Exercise prompt
Locate the string "Wonderfold" in the listing below. Copy every line where it is found.

Information shown

********************

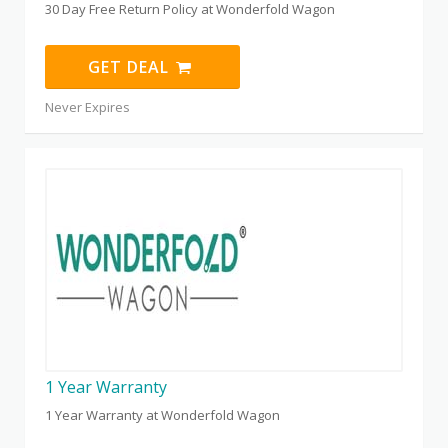
30 Day Free Return Policy at Wonderfold Wagon
GET DEAL
Never Expires
1 Year Warranty
1 Year Warranty at Wonderfold Wagon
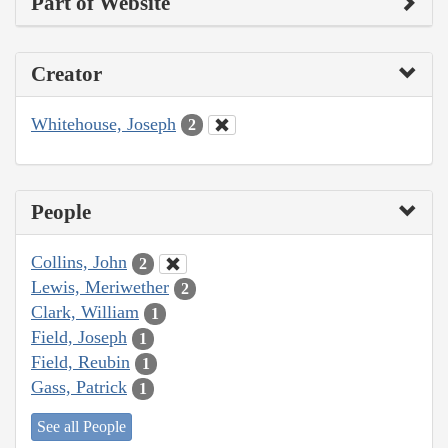
Part of Website
Creator
Whitehouse, Joseph
2
People
Collins, John
2
Lewis, Meriwether
2
Clark, William
1
Field, Joseph
1
Field, Reubin
1
Gass, Patrick
1
See all People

********************

Output of the exercise
30 Day Free Return Policy at Wonderfold Wagon
1 Year Warranty at Wonderfold Wagon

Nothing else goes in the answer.